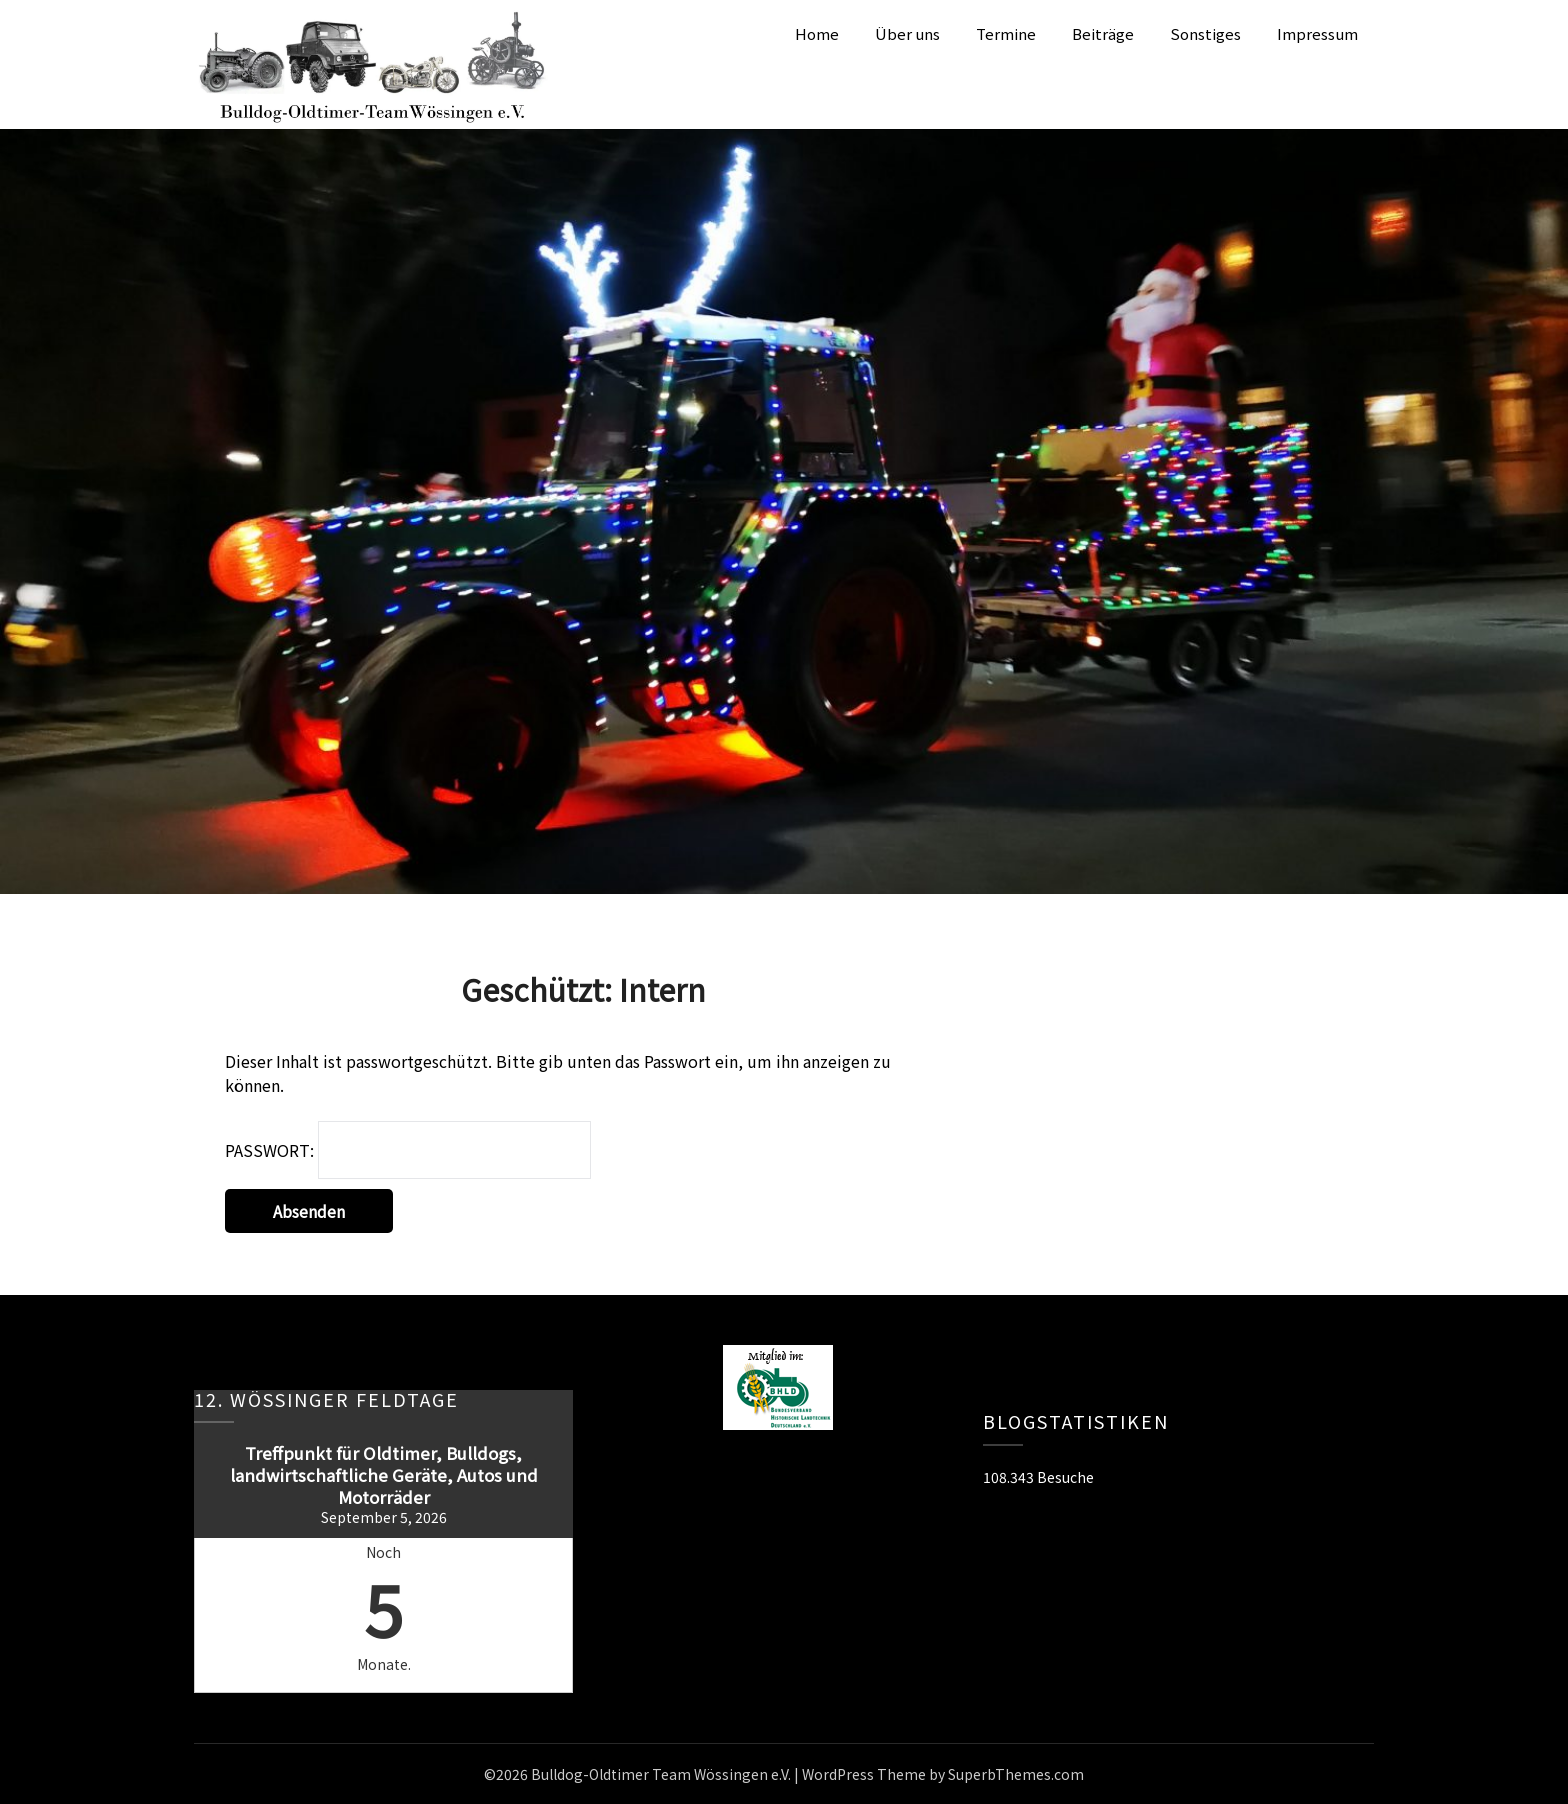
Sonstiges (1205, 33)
········
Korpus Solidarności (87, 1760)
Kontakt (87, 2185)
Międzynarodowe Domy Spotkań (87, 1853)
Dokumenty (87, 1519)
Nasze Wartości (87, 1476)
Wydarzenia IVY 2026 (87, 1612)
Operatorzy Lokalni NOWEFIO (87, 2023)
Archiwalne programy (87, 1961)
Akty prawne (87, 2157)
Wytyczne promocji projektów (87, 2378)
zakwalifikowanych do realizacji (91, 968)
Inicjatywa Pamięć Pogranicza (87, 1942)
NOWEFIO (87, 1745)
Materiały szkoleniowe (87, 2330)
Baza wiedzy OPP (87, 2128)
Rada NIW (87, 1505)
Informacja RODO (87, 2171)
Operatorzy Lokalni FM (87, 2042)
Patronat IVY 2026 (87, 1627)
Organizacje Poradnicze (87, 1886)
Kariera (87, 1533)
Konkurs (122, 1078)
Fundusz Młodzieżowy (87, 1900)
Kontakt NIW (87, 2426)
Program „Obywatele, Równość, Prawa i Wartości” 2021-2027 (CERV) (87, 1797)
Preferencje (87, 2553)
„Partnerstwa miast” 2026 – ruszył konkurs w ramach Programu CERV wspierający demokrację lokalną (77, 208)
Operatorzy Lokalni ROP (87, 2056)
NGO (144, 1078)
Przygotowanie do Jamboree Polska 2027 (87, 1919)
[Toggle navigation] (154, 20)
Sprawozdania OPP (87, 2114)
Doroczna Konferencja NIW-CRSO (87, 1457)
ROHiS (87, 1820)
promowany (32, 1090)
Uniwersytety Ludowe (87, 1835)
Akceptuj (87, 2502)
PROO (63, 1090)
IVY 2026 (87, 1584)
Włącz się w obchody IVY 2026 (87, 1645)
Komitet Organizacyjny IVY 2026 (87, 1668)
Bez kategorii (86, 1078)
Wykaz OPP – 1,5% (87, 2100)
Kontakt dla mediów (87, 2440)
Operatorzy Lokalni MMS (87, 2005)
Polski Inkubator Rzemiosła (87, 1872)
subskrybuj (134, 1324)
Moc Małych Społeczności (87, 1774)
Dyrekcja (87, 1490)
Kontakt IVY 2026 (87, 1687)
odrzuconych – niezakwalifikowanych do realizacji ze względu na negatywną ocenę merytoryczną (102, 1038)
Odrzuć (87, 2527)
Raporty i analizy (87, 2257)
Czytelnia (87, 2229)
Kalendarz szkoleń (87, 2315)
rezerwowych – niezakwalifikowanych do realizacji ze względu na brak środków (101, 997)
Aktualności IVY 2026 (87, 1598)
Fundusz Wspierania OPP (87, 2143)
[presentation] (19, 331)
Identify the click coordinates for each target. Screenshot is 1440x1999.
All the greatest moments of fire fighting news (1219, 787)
········
I need every line of the material that includes "Operatorzy", so please copy them out.

Operatorzy Lokalni NOWEFIO (87, 2023)
Operatorzy Lokalni FM (87, 2042)
Operatorzy Lokalni ROP (87, 2056)
Operatorzy Lokalni MMS (87, 2005)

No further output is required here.